EXERCISE DETAILS:
From the data below, copy exactly the lines that lie between the one holding "個人情報保護方針 (524, 1769)" and the one holding "Brightspace (837, 1519)", including both, and nothing more.

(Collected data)
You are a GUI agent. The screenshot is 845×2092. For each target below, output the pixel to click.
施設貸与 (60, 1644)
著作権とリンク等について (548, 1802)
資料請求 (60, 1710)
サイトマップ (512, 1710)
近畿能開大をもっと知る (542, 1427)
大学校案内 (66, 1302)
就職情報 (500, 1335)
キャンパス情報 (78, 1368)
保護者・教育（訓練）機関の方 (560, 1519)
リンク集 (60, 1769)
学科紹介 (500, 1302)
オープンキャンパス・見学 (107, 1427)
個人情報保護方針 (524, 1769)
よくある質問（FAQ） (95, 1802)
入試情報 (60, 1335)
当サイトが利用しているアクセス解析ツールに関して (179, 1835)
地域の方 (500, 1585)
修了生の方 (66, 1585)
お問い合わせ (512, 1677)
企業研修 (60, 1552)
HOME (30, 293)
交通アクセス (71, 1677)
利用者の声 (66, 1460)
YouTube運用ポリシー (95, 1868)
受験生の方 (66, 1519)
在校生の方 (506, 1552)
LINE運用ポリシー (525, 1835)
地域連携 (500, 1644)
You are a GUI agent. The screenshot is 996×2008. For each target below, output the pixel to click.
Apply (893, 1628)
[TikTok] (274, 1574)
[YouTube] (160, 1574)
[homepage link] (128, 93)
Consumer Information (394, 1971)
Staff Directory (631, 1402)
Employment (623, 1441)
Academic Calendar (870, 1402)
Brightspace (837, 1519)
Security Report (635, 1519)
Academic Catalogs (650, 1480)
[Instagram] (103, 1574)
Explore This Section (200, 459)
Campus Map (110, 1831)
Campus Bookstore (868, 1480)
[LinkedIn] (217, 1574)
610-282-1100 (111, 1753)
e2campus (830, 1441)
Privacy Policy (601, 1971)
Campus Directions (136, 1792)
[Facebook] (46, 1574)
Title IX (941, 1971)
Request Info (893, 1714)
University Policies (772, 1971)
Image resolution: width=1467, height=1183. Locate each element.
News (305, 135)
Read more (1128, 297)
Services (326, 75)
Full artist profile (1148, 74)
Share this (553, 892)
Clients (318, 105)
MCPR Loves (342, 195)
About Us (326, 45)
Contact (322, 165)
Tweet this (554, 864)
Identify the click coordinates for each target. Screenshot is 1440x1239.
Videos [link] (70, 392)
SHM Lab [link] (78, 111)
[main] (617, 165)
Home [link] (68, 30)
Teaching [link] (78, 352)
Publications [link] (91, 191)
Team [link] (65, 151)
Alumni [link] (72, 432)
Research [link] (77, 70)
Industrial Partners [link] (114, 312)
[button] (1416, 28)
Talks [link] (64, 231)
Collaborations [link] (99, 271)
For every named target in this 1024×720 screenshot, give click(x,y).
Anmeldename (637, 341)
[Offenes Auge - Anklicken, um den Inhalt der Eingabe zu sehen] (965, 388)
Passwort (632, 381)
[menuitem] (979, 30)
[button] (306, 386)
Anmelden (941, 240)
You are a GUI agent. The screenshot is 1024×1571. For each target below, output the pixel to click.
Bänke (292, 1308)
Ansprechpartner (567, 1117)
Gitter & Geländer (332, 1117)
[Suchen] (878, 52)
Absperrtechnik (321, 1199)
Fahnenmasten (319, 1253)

ANSWER TO THIS TASK:
個人情報保護方針 (524, 1769)
よくある質問（FAQ） (95, 1802)
入試情報 (60, 1335)
当サイトが利用しているアクセス解析ツールに関して (179, 1835)
地域の方 (500, 1585)
修了生の方 (66, 1585)
お問い合わせ (512, 1677)
企業研修 (60, 1552)
HOME (30, 293)
交通アクセス (71, 1677)
利用者の声 (66, 1460)
YouTube運用ポリシー (95, 1868)
受験生の方 (66, 1519)
在校生の方 (506, 1552)
LINE運用ポリシー (525, 1835)
地域連携 (500, 1644)
You are a GUI agent. The screenshot is 996×2008. For each target below, output the pixel to click.
Apply (893, 1628)
[TikTok] (274, 1574)
[YouTube] (160, 1574)
[homepage link] (128, 93)
Consumer Information (394, 1971)
Staff Directory (631, 1402)
Employment (623, 1441)
Academic Calendar (870, 1402)
Brightspace (837, 1519)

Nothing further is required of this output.